=== EXERCISE MATERIALS ===

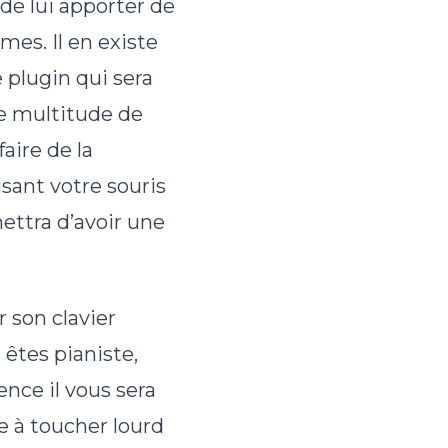
 de lui apporter de
mes. Il en existe
 plugin qui sera
ne multitude de
aire de la
sant votre souris
ettra d’avoir une
 son clavier
 êtes pianiste,
ence il vous sera
e à toucher lourd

===

Print the full listing above again with exact wording and no images.

COMPLETED TASK:
 de lui apporter de
mes. Il en existe
 plugin qui sera
ne multitude de
aire de la
sant votre souris
ettra d’avoir une
 son clavier
 êtes pianiste,
ence il vous sera
e à toucher lourd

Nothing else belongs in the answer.